At the termination of her very sad and tumultuous life, “being remembered” seems such poor compensation. This has always been the secular prescription to ease death. Gene Roddenberry and his successors brought this out many times in Star Trek. When a beloved crew member died, it was said that the person lived on in people’s memories and hearts. This was supposed to be a great comfort. This was supposed to be a replacement for the opium of religion. But on reflection, it is a cold and bitter comfort.

Who will remember the real Carrie Fisher? Those who knew her best are also approaching death. So what was her life for? What memories did she produce? Of a princess in a galaxy far, far away? Was making a sci-fi movie series the only thing her life counted for? Are those impressions left on flickering screens the summation of a heart, soul, and mind?

If ever we needed a reminder about the hope of the Christian message, this is it.

Firstly, we are promised that there are real and lasting pleasures forevermore at the right hand of God (Psalm 16:11). These pleasures are pure and clean; loving and gentle. There is pleasure and fulfilment in holy living, in being a people who constitute Christ’s “royal priesthood”. There is hope in a life centred on Christ, a hope that banishes existential gloom, gives meaning and purpose, a daily reason to get up, and “joy unspeakable”.

Secondly, Christianity offers us not only a meaningful life, but the promise of immortality in a world that is so joyous and clean that we shall at once forget this one, swallowed up in the glory of the life of the world to come. And so, at life’s inevitable end, for the Christian there will be a triumphant and true glory when Christ’s people will “shine like the sun” in the kingdom of their Father.

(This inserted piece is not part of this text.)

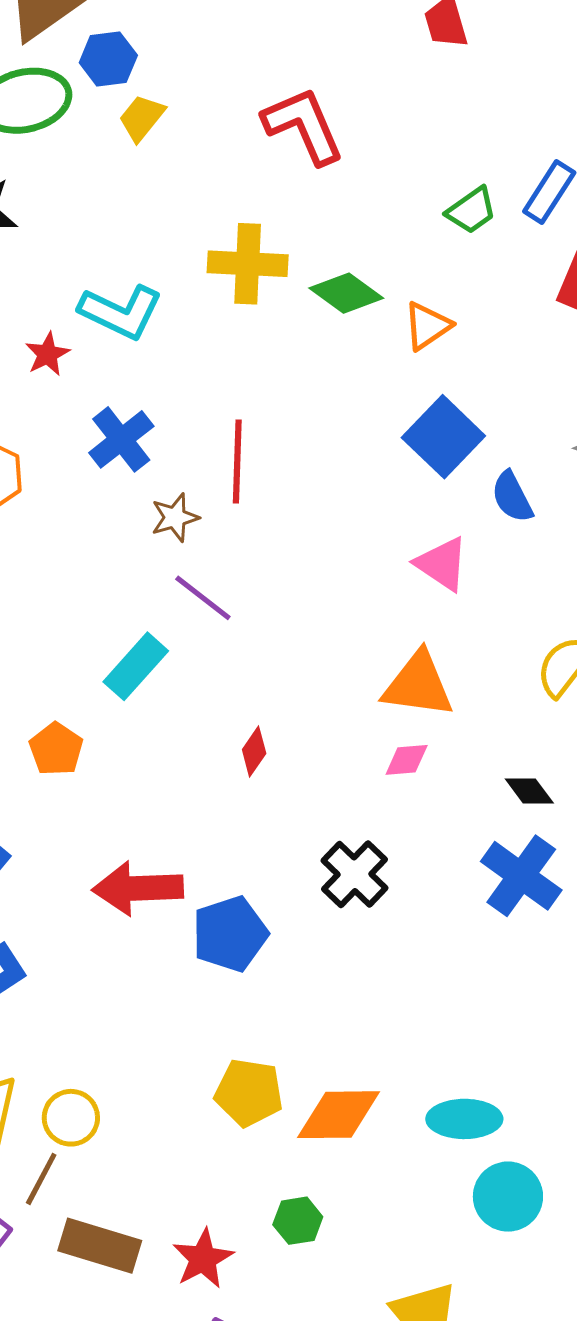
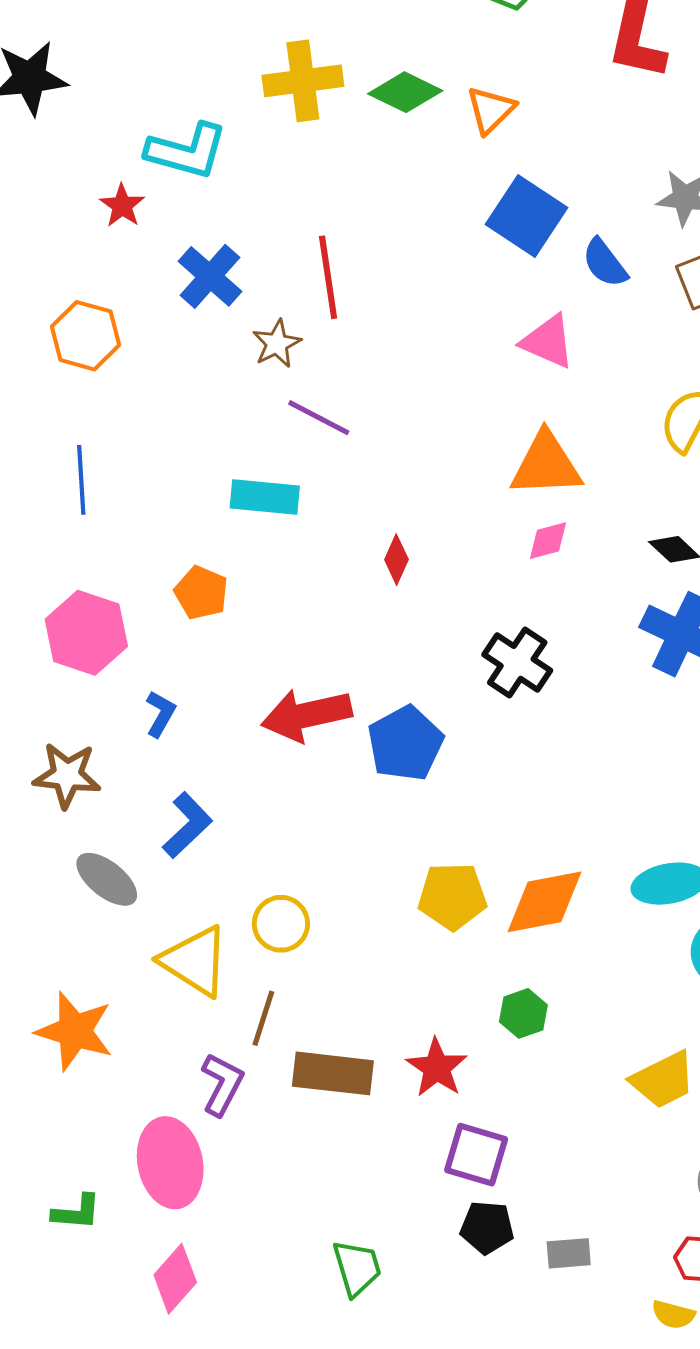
cyan rectangle: (136, 666) -> (265, 497), turned 64
yellow circle: (71, 1118) -> (281, 924), moved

We have no reason to live in the futile shadows of nihilism, fatalism, materialism, or hedonism. These are the hellish forces that have swallowed up man’s mind in the 21st century, but in Jesus Christ, the Christian finds a fortress secure and the fountainhead of crystalline rivers that descend from the very throne of God.

“I am the resurrection and the life. He who believes in me shall never perish, and though he die, yet shall he live, for I shall raise him up again at the last day.”